═══ Task inputs ═══
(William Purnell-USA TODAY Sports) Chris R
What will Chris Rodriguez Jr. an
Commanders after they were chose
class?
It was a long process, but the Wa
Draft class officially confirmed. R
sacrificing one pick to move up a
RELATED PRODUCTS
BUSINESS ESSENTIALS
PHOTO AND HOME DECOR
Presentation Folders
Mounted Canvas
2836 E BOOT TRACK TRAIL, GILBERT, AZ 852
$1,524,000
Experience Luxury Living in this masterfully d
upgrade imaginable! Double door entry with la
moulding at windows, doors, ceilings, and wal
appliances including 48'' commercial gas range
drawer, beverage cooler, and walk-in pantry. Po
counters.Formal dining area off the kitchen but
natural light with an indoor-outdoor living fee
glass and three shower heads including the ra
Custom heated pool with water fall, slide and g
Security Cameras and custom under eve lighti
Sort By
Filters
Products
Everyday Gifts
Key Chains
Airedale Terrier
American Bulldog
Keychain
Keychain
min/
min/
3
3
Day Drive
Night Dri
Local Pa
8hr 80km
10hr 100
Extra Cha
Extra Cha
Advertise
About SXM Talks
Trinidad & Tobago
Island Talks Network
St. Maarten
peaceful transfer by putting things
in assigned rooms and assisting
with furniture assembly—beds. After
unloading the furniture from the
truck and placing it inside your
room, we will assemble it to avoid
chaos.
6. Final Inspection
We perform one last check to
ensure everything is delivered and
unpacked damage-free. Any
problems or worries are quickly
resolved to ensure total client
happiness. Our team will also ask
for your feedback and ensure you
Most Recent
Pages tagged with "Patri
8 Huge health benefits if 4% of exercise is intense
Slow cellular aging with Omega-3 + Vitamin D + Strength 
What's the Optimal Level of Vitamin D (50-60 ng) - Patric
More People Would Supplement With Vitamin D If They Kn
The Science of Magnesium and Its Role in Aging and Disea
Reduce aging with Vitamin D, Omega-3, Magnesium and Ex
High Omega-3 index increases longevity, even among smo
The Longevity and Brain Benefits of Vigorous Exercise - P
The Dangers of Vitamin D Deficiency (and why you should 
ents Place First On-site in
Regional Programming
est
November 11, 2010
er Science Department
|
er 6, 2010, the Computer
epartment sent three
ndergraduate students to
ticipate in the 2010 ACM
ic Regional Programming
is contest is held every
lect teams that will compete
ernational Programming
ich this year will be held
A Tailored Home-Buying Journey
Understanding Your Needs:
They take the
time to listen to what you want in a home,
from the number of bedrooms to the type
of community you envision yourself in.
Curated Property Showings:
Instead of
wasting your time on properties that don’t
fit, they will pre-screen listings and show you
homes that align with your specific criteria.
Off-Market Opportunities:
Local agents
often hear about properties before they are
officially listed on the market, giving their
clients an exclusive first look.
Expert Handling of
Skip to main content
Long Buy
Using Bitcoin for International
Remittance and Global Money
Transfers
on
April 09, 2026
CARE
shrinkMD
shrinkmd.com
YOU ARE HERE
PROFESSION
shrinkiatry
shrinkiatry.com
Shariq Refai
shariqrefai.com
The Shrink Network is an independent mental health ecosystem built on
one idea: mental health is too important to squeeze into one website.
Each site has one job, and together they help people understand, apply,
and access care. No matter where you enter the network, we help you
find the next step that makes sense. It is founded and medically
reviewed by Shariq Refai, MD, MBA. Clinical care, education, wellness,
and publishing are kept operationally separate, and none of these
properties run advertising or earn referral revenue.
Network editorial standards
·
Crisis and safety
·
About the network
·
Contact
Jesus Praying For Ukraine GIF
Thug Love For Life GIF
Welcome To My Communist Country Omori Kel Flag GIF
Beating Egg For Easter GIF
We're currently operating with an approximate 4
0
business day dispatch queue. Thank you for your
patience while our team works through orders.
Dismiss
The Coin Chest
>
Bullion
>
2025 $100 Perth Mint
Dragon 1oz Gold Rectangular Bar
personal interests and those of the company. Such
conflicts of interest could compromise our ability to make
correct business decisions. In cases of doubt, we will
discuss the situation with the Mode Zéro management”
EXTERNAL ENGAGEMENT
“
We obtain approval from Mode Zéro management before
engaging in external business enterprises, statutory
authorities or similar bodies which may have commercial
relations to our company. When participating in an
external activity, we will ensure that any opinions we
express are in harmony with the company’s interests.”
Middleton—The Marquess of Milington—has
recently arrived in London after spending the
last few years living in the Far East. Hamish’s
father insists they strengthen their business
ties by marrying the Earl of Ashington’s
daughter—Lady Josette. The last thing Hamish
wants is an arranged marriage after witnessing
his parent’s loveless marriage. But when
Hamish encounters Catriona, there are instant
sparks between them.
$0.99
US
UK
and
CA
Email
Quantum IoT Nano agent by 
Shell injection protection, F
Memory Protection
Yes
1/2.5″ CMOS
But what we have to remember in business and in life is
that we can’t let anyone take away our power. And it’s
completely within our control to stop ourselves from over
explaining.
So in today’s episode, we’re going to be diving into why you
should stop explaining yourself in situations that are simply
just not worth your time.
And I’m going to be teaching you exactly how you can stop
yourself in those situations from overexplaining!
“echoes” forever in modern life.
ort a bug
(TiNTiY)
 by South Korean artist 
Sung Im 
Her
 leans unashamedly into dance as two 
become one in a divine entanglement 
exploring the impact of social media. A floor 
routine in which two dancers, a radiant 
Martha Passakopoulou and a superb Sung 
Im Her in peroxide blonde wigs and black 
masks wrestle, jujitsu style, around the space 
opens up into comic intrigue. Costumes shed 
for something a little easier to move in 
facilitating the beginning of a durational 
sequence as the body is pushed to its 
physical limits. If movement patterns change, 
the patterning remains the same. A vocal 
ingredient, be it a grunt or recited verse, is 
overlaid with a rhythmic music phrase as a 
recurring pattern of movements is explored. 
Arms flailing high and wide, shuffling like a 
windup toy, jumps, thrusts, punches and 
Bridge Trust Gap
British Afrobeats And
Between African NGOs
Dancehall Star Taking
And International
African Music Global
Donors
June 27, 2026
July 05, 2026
═══
#### Exercise description:
Among the lines above, find those with the word "company". Copy them.

#### Answer to this exercise:
personal interests and those of the company. Such
relations to our company. When participating in an
express are in harmony with the company’s interests.”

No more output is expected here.